Es un poco antes del mediodía. Acabo de bajar en mi destino. El asfalto de Nazca está al borde la disolución. Cuando lo piso lo siento blando. Voy por Simbrón hacia Cuenca. En la esquina de Helguera me llega el olor de unos Tilos. Me detengo antes de cruzar la calle. Me repaso los labios con la lengua: los siento salados. Es el momento en que puedo anticipar lo que va a ser mi jornada. En las imágenes que rescato, se filtra algo que termino por llamar clima aunque no tiene que ver con lo meteorológico. Me vienen a la cabeza un durazno blanco, un hombre andando en bicicleta por un sendero arbolado, ropa colgada en una soga, una pileta de lona en una terraza con dos personas dentro.
Cruzo. Camino hacia un edificio y toco un timbre: el 5 “C”. Tardo un poco más de dos horas en cumplir con la tarea que me llevó a Villa del Parque.
Ahora estoy de nuevo en la vereda.

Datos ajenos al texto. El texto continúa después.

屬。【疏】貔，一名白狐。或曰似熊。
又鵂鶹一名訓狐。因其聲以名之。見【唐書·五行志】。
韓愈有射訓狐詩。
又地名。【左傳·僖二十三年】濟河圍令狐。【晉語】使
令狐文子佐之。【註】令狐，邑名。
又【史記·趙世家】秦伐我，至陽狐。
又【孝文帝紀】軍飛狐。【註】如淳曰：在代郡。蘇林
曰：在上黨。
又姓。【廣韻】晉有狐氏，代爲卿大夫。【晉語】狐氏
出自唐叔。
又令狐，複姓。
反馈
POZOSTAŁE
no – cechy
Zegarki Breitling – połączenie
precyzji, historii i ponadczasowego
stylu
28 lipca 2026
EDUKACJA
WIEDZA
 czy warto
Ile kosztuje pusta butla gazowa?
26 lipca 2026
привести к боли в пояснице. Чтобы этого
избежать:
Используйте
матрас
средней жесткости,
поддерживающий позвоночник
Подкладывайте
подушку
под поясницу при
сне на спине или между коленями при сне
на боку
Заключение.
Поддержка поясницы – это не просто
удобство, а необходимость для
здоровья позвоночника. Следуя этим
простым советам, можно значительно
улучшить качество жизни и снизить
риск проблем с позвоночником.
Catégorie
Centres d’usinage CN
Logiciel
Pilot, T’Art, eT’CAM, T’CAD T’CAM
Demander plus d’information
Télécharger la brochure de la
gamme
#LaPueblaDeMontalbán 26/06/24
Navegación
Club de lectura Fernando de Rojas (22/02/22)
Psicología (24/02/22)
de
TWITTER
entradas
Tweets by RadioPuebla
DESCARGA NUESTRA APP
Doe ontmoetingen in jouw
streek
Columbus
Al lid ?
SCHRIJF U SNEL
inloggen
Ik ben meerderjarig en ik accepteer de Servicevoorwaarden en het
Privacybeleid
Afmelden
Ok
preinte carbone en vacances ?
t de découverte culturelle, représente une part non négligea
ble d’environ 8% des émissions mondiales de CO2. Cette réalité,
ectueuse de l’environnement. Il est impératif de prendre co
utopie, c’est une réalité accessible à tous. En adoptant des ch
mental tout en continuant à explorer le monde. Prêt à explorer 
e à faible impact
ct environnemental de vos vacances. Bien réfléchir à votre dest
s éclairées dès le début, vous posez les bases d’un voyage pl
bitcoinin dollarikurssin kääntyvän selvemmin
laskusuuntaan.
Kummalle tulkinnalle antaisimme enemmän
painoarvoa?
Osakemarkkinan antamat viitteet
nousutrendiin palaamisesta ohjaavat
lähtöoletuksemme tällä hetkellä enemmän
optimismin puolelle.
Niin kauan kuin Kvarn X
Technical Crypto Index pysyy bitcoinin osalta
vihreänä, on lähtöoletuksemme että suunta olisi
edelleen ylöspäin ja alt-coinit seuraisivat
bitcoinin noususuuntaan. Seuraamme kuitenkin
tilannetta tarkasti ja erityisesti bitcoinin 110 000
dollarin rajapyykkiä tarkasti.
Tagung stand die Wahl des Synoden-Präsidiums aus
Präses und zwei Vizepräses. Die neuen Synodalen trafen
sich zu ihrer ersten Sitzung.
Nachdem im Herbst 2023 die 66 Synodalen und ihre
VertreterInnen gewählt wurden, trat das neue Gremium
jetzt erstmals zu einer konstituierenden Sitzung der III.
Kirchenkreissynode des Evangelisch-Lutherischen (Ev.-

No me da el sol, pero noto que la temperatura aumentó. Ya debe haber llegado a los 34°. Compré un Frutare de palito y lo saboreo sentado en un umbral. En la calle no hay un alma, verdaderamente no hay un alma: ni autos ni peatones. Parece que estuviera en un pueblo. Se escucha el ruido que hacen las chicharras. Quedo un rato así, olvidado de mi mismo, tomando el aire de mi tiempo vacante. Llego a la conclusión de que el verano en Buenos Aires es lo correcto; quiero decir, de pronto lo veo como una opción, una alternativa de vida.

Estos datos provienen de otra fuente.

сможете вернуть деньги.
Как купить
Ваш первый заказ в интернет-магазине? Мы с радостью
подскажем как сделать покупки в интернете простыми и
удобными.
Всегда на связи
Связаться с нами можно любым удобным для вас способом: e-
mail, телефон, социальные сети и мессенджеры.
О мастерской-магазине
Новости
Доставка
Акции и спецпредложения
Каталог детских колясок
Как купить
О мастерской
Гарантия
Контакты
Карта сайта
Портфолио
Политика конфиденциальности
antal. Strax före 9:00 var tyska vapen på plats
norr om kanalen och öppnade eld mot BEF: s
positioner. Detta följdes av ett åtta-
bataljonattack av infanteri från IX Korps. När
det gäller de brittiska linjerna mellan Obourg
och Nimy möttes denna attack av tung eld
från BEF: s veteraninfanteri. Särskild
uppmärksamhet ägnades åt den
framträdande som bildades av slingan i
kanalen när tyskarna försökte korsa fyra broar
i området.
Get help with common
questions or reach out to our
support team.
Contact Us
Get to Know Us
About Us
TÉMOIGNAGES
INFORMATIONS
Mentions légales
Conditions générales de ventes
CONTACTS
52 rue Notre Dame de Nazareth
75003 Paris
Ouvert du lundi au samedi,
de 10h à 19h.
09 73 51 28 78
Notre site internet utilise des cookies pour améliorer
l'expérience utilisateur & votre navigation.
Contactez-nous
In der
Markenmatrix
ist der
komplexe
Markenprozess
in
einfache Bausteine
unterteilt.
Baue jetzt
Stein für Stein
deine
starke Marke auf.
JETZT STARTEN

La sangre me llega como un murmullo a la yema de los dedos y entiendo, como si me tropezara con una verdad que por evidente pasé por alto, algo que me resulta central. Creo que el verano en la ciudad es como una luz única, demorada, un resplandor, para ser más preciso, que perdona la sombra de lo que roza. Entonces, todo puede liberarse del énfasis y, por esta razón, se hace posible una fuga masiva del inventario.
Muerdo un costado del helado. El frío me perfora el paladar. Me rebota en el cráneo. Pienso en Javier, en el foco de mercurio que ilumina a los clientes, en la saturación que borra y aleja los márgenes de la sutileza. Pienso en lo que se gana con su ausencia. El verano en Buenos Aires es igual a ese foco; es una luz que respeta los rasgos, que les da profundidad, es, al fin y al cabo, el resplandor que da lugar, sin dudas, a toda esa discreta música de gestos que nos hace humanos.